■ Raw data:
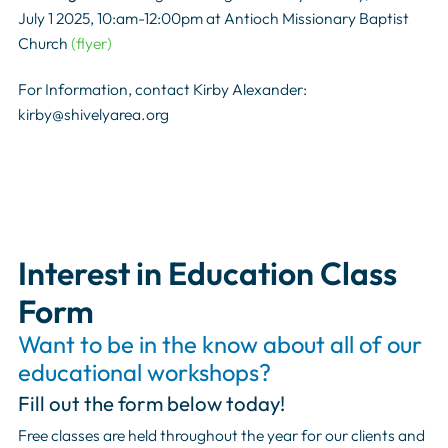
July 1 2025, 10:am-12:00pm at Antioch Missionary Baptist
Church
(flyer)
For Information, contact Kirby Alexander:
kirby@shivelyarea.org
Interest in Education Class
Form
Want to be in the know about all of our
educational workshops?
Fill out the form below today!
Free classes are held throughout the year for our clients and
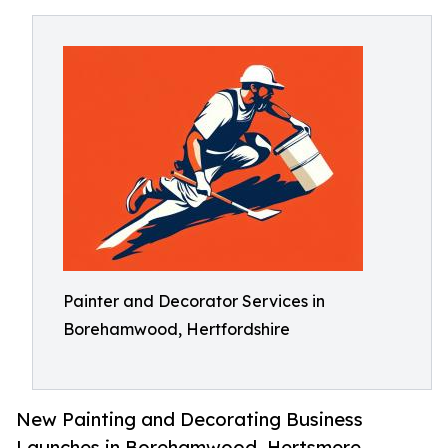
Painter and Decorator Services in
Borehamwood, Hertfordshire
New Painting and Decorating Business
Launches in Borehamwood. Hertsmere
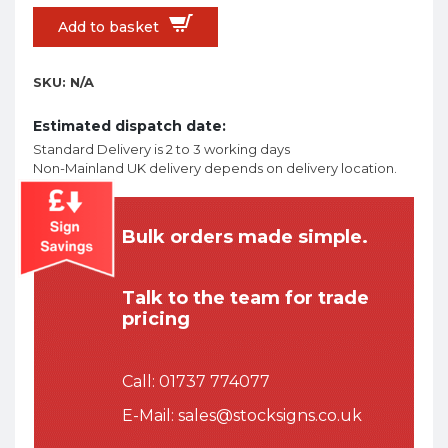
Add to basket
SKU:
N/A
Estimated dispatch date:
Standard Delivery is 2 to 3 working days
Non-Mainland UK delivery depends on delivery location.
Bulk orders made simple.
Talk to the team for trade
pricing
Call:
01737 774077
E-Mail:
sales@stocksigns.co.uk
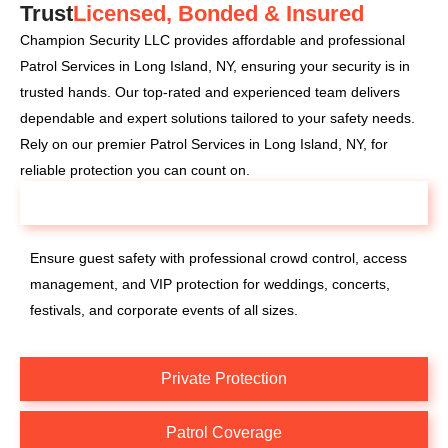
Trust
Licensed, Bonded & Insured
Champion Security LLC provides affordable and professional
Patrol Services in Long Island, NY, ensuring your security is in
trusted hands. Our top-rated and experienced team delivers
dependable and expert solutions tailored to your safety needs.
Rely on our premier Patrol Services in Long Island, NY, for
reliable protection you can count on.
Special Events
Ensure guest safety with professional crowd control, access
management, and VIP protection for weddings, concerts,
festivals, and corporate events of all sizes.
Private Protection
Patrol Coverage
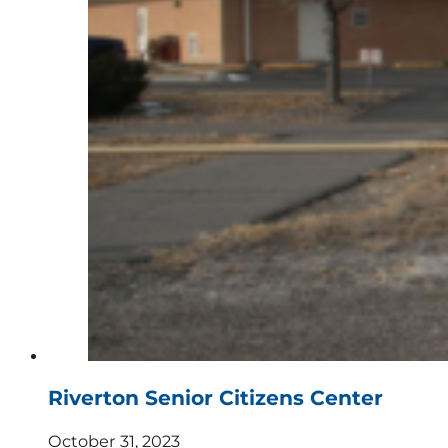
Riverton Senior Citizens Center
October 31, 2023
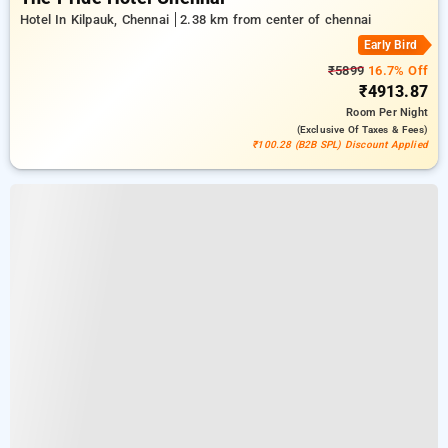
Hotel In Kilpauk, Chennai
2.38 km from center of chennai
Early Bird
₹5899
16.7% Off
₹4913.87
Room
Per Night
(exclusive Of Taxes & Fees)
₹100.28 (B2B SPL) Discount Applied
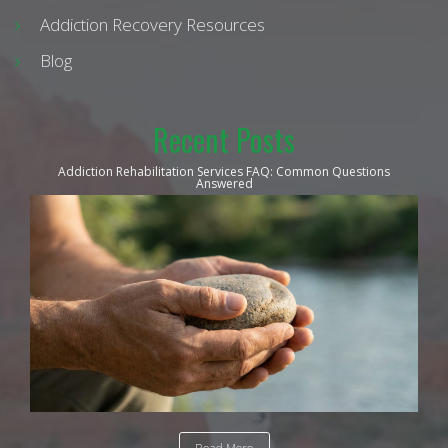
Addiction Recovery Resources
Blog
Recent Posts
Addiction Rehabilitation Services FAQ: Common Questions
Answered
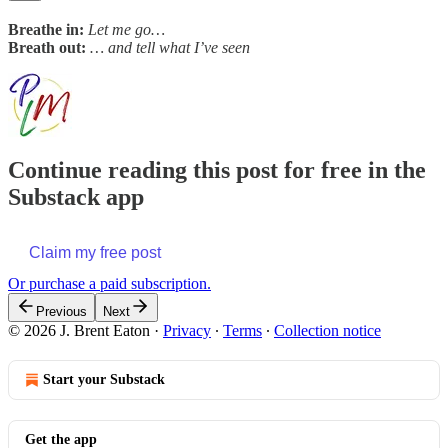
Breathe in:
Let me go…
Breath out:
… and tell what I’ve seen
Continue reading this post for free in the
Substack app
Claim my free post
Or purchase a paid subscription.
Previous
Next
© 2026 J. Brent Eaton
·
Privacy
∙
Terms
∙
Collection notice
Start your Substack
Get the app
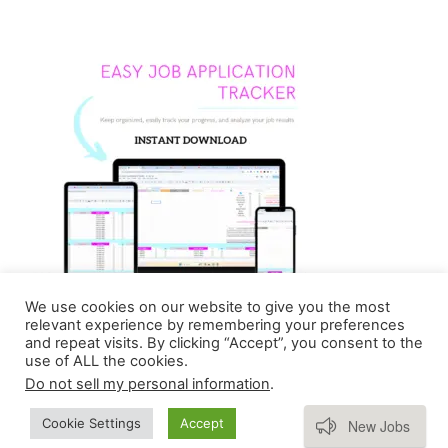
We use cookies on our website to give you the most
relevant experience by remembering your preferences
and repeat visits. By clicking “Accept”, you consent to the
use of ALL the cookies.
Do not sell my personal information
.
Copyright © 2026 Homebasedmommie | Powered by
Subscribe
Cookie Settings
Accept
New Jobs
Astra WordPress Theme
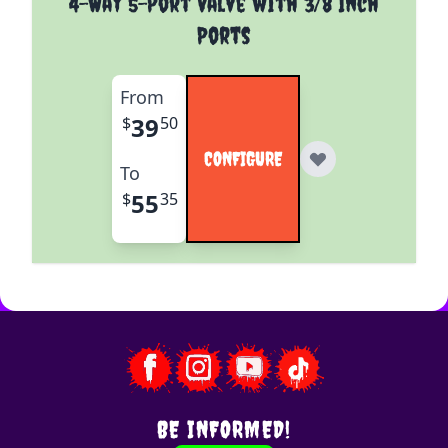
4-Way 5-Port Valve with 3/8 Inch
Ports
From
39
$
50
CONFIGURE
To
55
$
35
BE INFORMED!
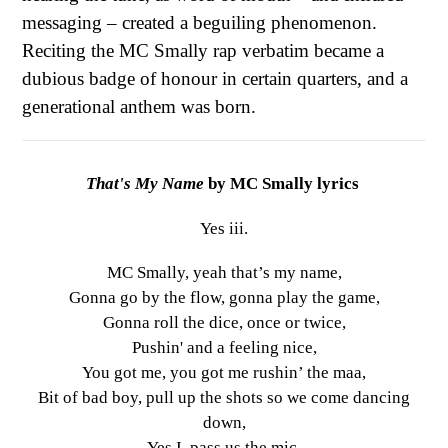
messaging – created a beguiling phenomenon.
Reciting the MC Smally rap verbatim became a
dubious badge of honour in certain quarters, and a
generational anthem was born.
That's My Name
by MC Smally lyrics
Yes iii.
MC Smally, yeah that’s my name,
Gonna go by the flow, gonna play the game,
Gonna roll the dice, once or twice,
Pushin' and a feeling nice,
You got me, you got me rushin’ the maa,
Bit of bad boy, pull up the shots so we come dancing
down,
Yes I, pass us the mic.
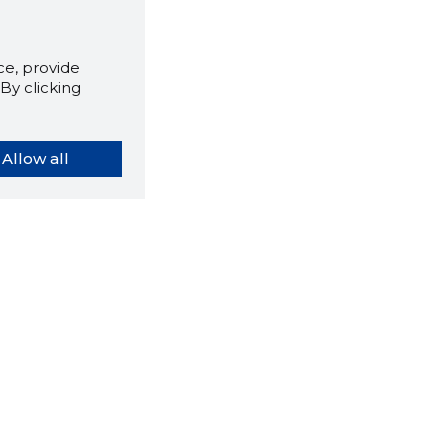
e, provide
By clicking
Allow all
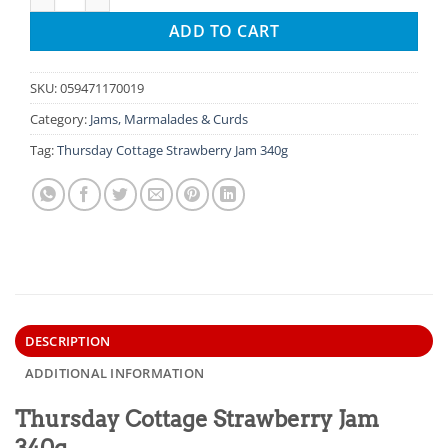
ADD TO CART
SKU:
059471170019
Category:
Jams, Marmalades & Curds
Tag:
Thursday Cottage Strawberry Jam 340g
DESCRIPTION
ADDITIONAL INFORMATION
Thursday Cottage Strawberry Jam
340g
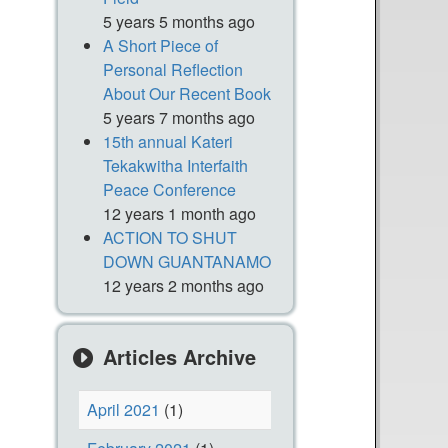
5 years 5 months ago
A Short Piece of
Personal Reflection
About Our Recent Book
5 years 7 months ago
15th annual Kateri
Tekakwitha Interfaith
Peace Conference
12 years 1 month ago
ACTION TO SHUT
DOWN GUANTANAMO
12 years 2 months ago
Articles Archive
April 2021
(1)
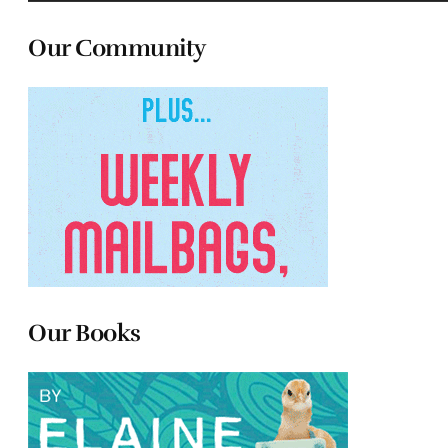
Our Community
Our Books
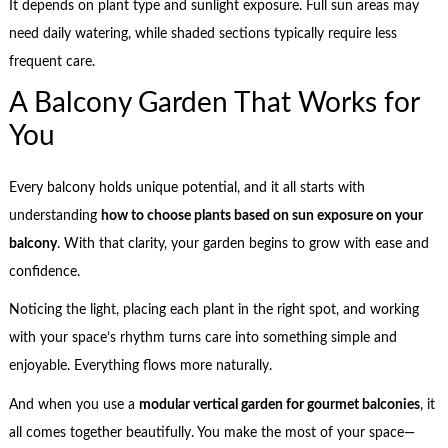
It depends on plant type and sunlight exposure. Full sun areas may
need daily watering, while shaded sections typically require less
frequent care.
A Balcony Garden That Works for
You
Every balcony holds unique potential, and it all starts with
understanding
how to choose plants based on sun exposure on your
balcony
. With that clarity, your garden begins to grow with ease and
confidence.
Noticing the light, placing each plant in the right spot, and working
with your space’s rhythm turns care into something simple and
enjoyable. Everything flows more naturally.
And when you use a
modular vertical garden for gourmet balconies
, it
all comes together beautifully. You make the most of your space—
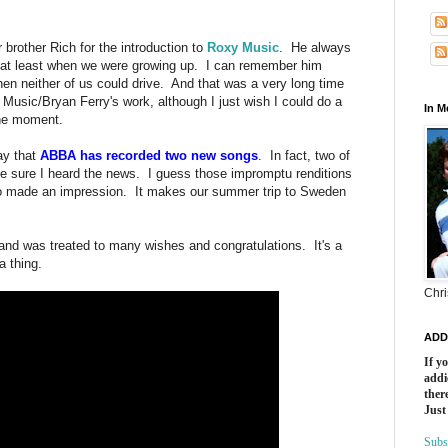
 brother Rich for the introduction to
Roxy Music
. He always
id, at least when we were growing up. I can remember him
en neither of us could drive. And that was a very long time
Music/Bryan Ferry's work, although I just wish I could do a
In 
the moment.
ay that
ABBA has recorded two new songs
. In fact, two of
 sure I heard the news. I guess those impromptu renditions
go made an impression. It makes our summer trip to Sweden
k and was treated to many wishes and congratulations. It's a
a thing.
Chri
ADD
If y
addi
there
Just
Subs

■ Try it: Your task is an exact transcription of all the data, minus the pictures.

■ Final answer:
July 1 2025, 10:am-12:00pm at Antioch Missionary Baptist
Church
(flyer)
For Information, contact Kirby Alexander:
kirby@shivelyarea.org
Interest in Education Class
Form
Want to be in the know about all of our
educational workshops?
Fill out the form below today!
Free classes are held throughout the year for our clients and
Painter and Decorator Services in
Borehamwood, Hertfordshire
New Painting and Decorating Business
Launches in Borehamwood. Hertsmere
Add to basket
SKU:
N/A
Estimated dispatch date:
Standard Delivery is 2 to 3 working days
Non-Mainland UK delivery depends on delivery location.
Bulk orders made simple.
Talk to the team for trade
pricing
Call:
01737 774077
E-Mail:
sales@stocksigns.co.uk
Trust
Licensed, Bonded & Insured
Champion Security LLC provides affordable and professional
Patrol Services in Long Island, NY, ensuring your security is in
trusted hands. Our top-rated and experienced team delivers
dependable and expert solutions tailored to your safety needs.
Rely on our premier Patrol Services in Long Island, NY, for
reliable protection you can count on.
Special Events
Ensure guest safety with professional crowd control, access
management, and VIP protection for weddings, concerts,
festivals, and corporate events of all sizes.
Private Protection
Patrol Coverage
Riverton Senior Citizens Center
October 31, 2023
Hotel In Kilpauk, Chennai
2.38 km from center of chennai
Early Bird
₹5899
16.7% Off
₹4913.87
Room
Per Night
(exclusive Of Taxes & Fees)
₹100.28 (B2B SPL) Discount Applied
Addiction Recovery Resources
Blog
Recent Posts
Addiction Rehabilitation Services FAQ: Common Questions
Answered
Breathe in:
Let me go…
Breath out:
… and tell what I’ve seen
Continue reading this post for free in the
Substack app
Claim my free post
Or purchase a paid subscription.
Previous
Next
© 2026 J. Brent Eaton
·
Privacy
∙
Terms
∙
Collection notice
Start your Substack
Get the app
We use cookies on our website to give you the most
relevant experience by remembering your preferences
and repeat visits. By clicking “Accept”, you consent to the
use of ALL the cookies.
Do not sell my personal information
.
Copyright © 2026 Homebasedmommie | Powered by
Subscribe
Cookie Settings
Accept
New Jobs
Astra WordPress Theme
4-Way 5-Port Valve with 3/8 Inch
Ports
From
39
$
50
CONFIGURE
To
55
$
35
BE INFORMED!
messaging – created a beguiling phenomenon.
Reciting the MC Smally rap verbatim became a
dubious badge of honour in certain quarters, and a
generational anthem was born.
That's My Name
by MC Smally lyrics
Yes iii.
MC Smally, yeah that’s my name,
Gonna go by the flow, gonna play the game,
Gonna roll the dice, once or twice,
Pushin' and a feeling nice,
You got me, you got me rushin’ the maa,
Bit of bad boy, pull up the shots so we come dancing
down,
Yes I, pass us the mic.
e, provide
By clicking
Allow all
ADD TO CART
SKU:
059471170019
Category:
Jams, Marmalades & Curds
Tag:
Thursday Cottage Strawberry Jam 340g
DESCRIPTION
ADDITIONAL INFORMATION
Thursday Cottage Strawberry Jam
340g
5 years 5 months ago
A Short Piece of
Personal Reflection
About Our Recent Book
5 years 7 months ago
15th annual Kateri
Tekakwitha Interfaith
Peace Conference
12 years 1 month ago
ACTION TO SHUT
DOWN GUANTANAMO
12 years 2 months ago
Articles Archive
April 2021
(1)
Our Community
Our Books
It depends on plant type and sunlight exposure. Full sun areas may
need daily watering, while shaded sections typically require less
frequent care.
A Balcony Garden That Works for
You
Every balcony holds unique potential, and it all starts with
understanding
how to choose plants based on sun exposure on your
balcony
. With that clarity, your garden begins to grow with ease and
confidence.
Noticing the light, placing each plant in the right spot, and working
with your space’s rhythm turns care into something simple and
enjoyable. Everything flows more naturally.
And when you use a
modular vertical garden for gourmet balconies
, it
all comes together beautifully. You make the most of your space—
 brother Rich for the introduction to
Roxy Music
. He always
id, at least when we were growing up. I can remember him
en neither of us could drive. And that was a very long time
Music/Bryan Ferry's work, although I just wish I could do a
In 
the moment.
ay that
ABBA has recorded two new songs
. In fact, two of
 sure I heard the news. I guess those impromptu renditions
go made an impression. It makes our summer trip to Sweden
k and was treated to many wishes and congratulations. It's a
a thing.
Chri
ADD
If y
addi
there
Just
Subs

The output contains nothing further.